Vous savez Monsieur le commissaire, nous sommes depuis toujours extrêmement vigilantes quand il y a des hommes autour de nous. Sauf votre respect, monsieur commissaire, nous savons bien que cette engeance ne peut que nous nuire à nous, les femmes. Nous étions donc extrêmement attentives et nous avons repéré ce jeune malotru habillé de cette horrible sweat à capuche de couleur bigarré. S’il voulait passer inaperçu c’était vraiment raté !

On voyait bien que c’était un mauvais garçon. Avec son teint bronzé, et son regard de voyou, pas besoin de se demander d’où elle venait cette racaille !. Le karcher, Monsieur le commissaire, le karcher qu’il faudrait passer comme le disait notre bon et regretté président Sarkozy. Nous l’avions repéré toutes les deux de loin et nous étions sur nos gardes. Lorsqu’il a commencé à se déplacer à toute vitesse dans la foule agglutinée sur le quai, nous avons tout de suite compris qui se dirigeait vers ce pauvre monsieur qui semblait fatigué et qui était totalement inattentif.

Il avait une jolie sacoche en cuir de marque, qui devait contenir certainement de la valeur. Le gredin s’en est emparé en l’arrachant à l’épaule de ce pauvre monsieur. Comme le voleur se précipitait vers nous, Gertrude et moi, comme nous l’avons appris dans notre groupe de self-défense des Amazones de Versailles, nous lui avons barré le passage avec nos cannes croisées au niveau de ses mollets !

Et patatras, ce brigand s’est étalé de tout son long et comme il tenait le sac arraché dans ses bras il n’a pas pu se protéger avec les mains dans sa chute et sa tête a heurté lourdement le quai. Bien fait pour lui ! Le pauvre monsieur est arrivé en criant au voleur et c’est à ce moment-là que les employés de la gare sont arrivés.

Voilà Monsieur le commissaire, vous avez maintenant notre déposition commune. Est-ce que nous pouvons partir ? Nous allons être en retard et Jean-Alfred notre majordome va follement s’inquiéter de notre absence.

Déposition de Monsieur Daniel Konnbendi, sans emploi, gare du musée d’Orsay, lundi 11 septembre 2023 à 19h45.

Les services publics, c’est vraiment la pagaille. Tout pour les riches qui roulent en SUV et rien pour les travailleurs ! Ce RER C c’est vraiment la plaie avec ses retards quasi permanents. Remarquez, si je n’ai pas de travail en ce moment, c’est bien parce que je ne peux jamais arriver à l’heure, si bien que je me fais virer à chaque fois à cause de tous les retards accumulés ! Mais pour les patrons ce n’est jamais la SNCF la responsable !

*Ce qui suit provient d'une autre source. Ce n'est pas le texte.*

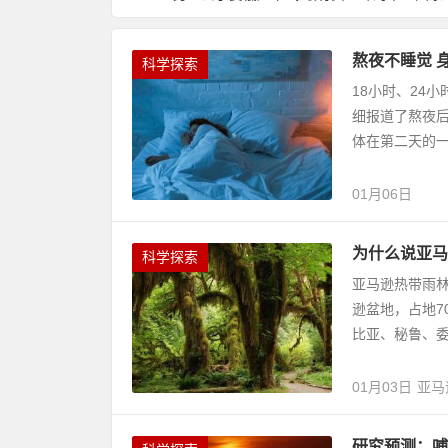
熬夜不睡觉 
科学探索
18小时、24
细报道了熬夜
体在第二天的一系
01月06日
为什么说亚马
科学探索
亚马逊热带雨林（
逊盆地，占地7
比亚、秘鲁、委
01月03日
亚马
研究预测：哺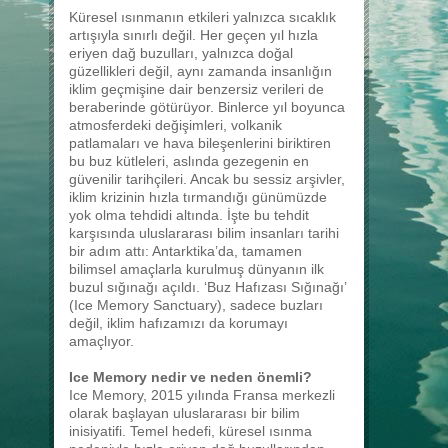
Küresel ısınmanın etkileri yalnızca sıcaklık
artışıyla sınırlı değil. Her geçen yıl hızla
eriyen dağ buzulları, yalnızca doğal
güzellikleri değil, aynı zamanda insanlığın
iklim geçmişine dair benzersiz verileri de
beraberinde götürüyor. Binlerce yıl boyunca
atmosferdeki değişimleri, volkanik
patlamaları ve hava bileşenlerini biriktiren
bu buz kütleleri, aslında gezegenin en
güvenilir tarihçileri. Ancak bu sessiz arşivler,
iklim krizinin hızla tırmandığı günümüzde
yok olma tehdidi altında. İşte bu tehdit
karşısında uluslararası bilim insanları tarihi
bir adım attı: Antarktika’da, tamamen
bilimsel amaçlarla kurulmuş dünyanın ilk
buzul sığınağı açıldı. ‘Buz Hafızası Sığınağı’
(Ice Memory Sanctuary), sadece buzları
değil, iklim hafızamızı da korumayı
amaçlıyor.
Ice Memory nedir ve neden önemli?
Ice Memory, 2015 yılında Fransa merkezli
olarak başlayan uluslararası bir bilim
inisiyatifi. Temel hedefi, küresel ısınma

Moi ce que j’ai vu, c’est un jeune se faire agresser par deux vieilles biques qui lui tapaient dessus avec des bâtons de combat, et pas de cannes comme elles disent ! Oui monsieur, des bâtons de combat et elles insultaient le pauvre jeune, le traitant de de sale immigré, de voleur et de violeur, de plaie de l’humanité ! Prends le bateau et retourne chez toi qu’elle disait ces harpies !

Le pauvre ne bougeait plus, étalé par terre, recroquevillé les bras sur la tête pour se protéger. Heureusement que des employés de la gare sont arrivés rapidement, sinon je ne suis pas sûr qu’il aurait survécu, ce jeune. Nous les jeunes, c’est sans arrêt que nous sommes victimes de ces vieux riches, c’est chaque fois la même chose, le délit de sale jeune, quoi !

Je suis sûr que ces vioques n’ont jamais été jeunes. Elles ne savent pas ce que c’est que de vivre avec trois euros par jour, trois francs six sous qu’elles diraient ces horribles succubes sans savoir ce que cela représente ! Pour avoir un téléphone portable correct, c’est mille boules. Faut bien qu’on se débrouille pour en avoir un, nous autres. Ce jeune je pense qu’il voulait juste avoir le droit d’être moderne et d’être connecté à Internet pour sa recherche d’emploi en taxant un peu un riche ! Vous avez vu la belle sacoche Louis Vuitton de ce vieux, au moins 3 ou 4 mille boules !

C’est bon je peux partir maintenant, je dois rejoindre mes potes du squat de la rue de Viroflay à Chaville, il y a une rave ce soir dans le bois.